Finally, the Drug Companies argue that they are entitled to summery judgment on John’s negligence claim because there is allegedly no evidence that the patches Janice used on the night she died were defective. For the reasons discussed above, John has substantial and overwhelming evidence that the design, manufacture and marketing of the Duragesic patch was defective. Moreover, contrary to the Drug Companies’ assertion, the existence of a defect may be established through the res ipsa loquitur doctrine because Janice’s death: (a) occurred under circumstances which were not due to any voluntary act or negligence on her part; (b) was caused by an instrumentality or agency under the management or control of the Drug Companies; and (c) was caused by an occurrence that would not have occurred in the absence of negligence.

As set forth more fully below, John has an abundance of evidence supporting each of his claims against the Drug Companies under Illinois law.

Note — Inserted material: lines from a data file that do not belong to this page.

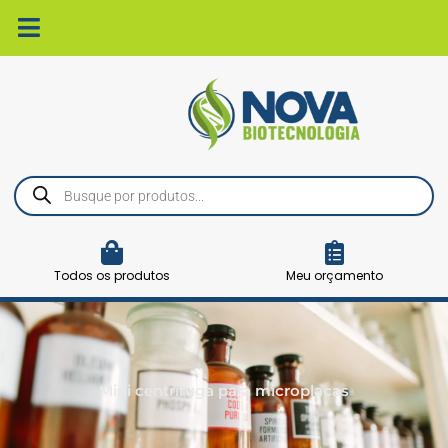
Ir
para
o
conteúdo
Pesquisar
produtos
Todos os produtos
Meu orçamento
Mini centrífuga para microplacas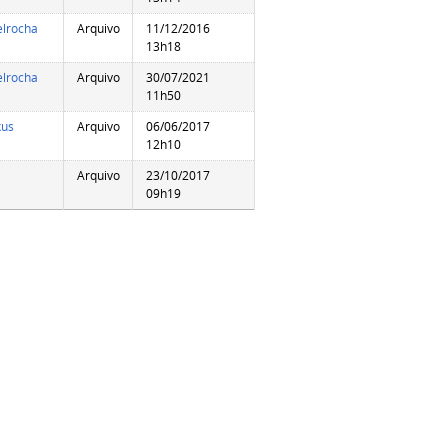
elrocha
Arquivo
11/12/2016
13h18
elrocha
Arquivo
30/07/2021
11h50
us
Arquivo
06/06/2017
12h10
Arquivo
23/10/2017
09h19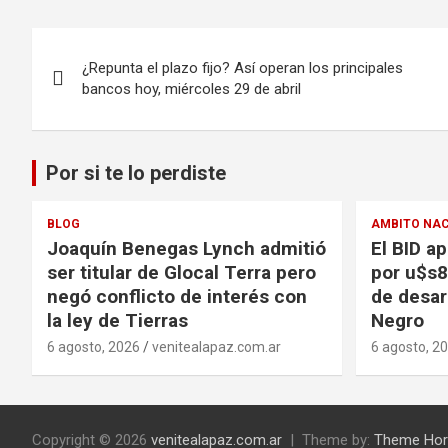
Navegación
¿Repunta el plazo fijo? Así operan los principales
de
bancos hoy, miércoles 29 de abril
entradas
Por si te lo perdiste
BLOG
AMBITO NA
Joaquín Benegas Lynch admitió
El BID a
ser titular de Glocal Terra pero
por u$s8
negó conflicto de interés con
de desar
la ley de Tierras
Negro
6 agosto, 2026
venitealapaz.com.ar
6 agosto, 2
Copyright © 2026
venitealapaz.com.ar
Theme by:
Theme Hor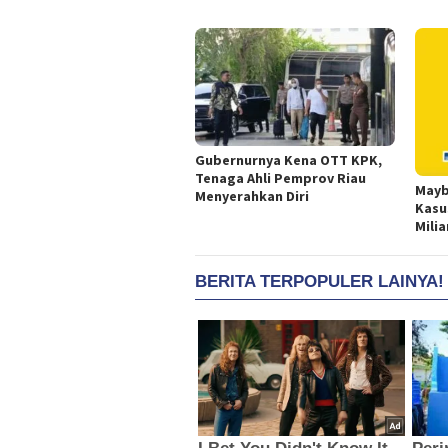
Gubernurnya Kena OTT KPK,
Tenaga Ahli Pemprov Riau
Mayb
Menyerahkan Diri
Kasu
Milia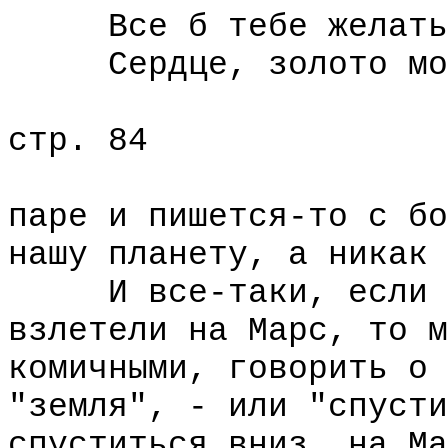
Все б тебе желать 
Сердце, золото мо
стр. 84
паре и пишется-то с бо
нашу планету, а никак 
И все-таки, если де
взлетели на Марс, то м
комичными, говорить о 
"земля", - или "спусти
спуститься вниз, на Ма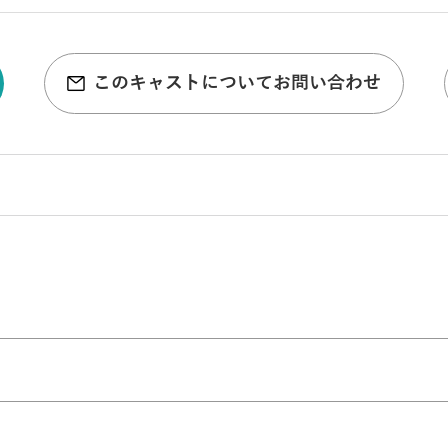
このキャストについてお問い合わせ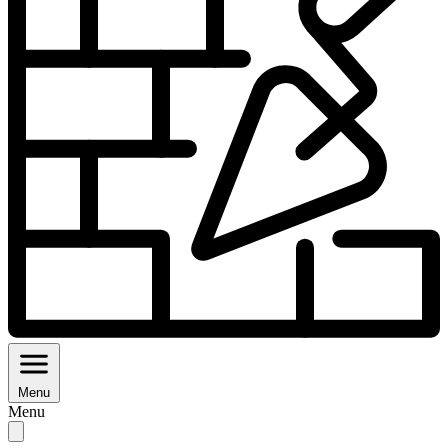
Menu
Menu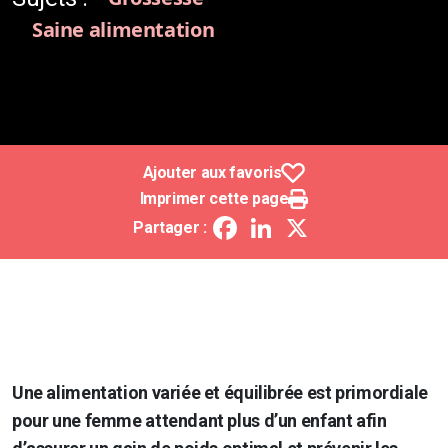
Saine alimentation
Ajouter aux favoris
Imprimer cette page
Facebook
LinkedIn
X
Partager :
Une alimentation variée et équilibrée est primordiale
pour une femme attendant plus d’un enfant afin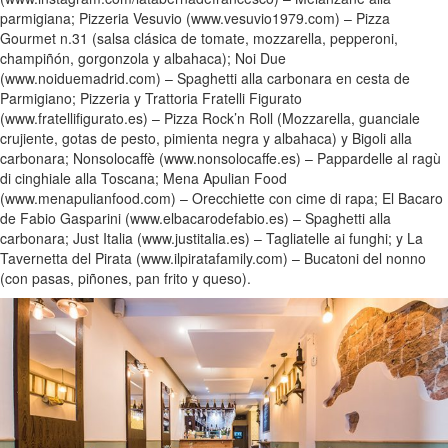
parmigiana; Pizzeria Vesuvio (www.vesuvio1979.com) – Pizza
Gourmet n.31 (salsa clásica de tomate, mozzarella, pepperoni,
champiñón, gorgonzola y albahaca); Noi Due
(www.noiduemadrid.com) – Spaghetti alla carbonara en cesta de
Parmigiano; Pizzeria y Trattoria Fratelli Figurato
(www.fratellifigurato.es) – Pizza Rock’n Roll (Mozzarella, guanciale
crujiente, gotas de pesto, pimienta negra y albahaca) y Bigoli alla
carbonara; Nonsolocaffè (www.nonsolocaffe.es) – Pappardelle al ragù
di cinghiale alla Toscana; Mena Apulian Food
(www.menapulianfood.com) – Orecchiette con cime di rapa; El Bacaro
de Fabio Gasparini (www.elbacarodefabio.es) – Spaghetti alla
carbonara; Just Italia (www.justitalia.es) – Tagliatelle ai funghi; y La
Tavernetta del Pirata (www.ilpiratafamily.com) – Bucatoni del nonno
(con pasas, piñones, pan frito y queso).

Because he has raised a fact issue on each challenged element of his causes of action, the Drug Companies’ motion should be denied.

 

STATEMENT OF FACTS

The Duragesic patches that killed Janice in February 2004 came from lot number 0327192 (“Lot 192”), one of five lots included in an February 2004 “Urgent Drug Recall” initiated by the Drug Companies because several patches contained a defect known as the “fold-over defect,” which causes a leak along one edge of the patch.

REDACTED

Following the recall, the Drug Companies prepared a new package insert warning patients that fentanyl gel from cut or damaged Duragesic patches “can lead to the rapid release of the contents of the Duragesic patch and absorption of a potentially fatal dose of fentanyl.” (See 2005 Duragesic Package Insert (Ex. 33); Prausnitz Aff. ¶ 6 (Ex. 2).)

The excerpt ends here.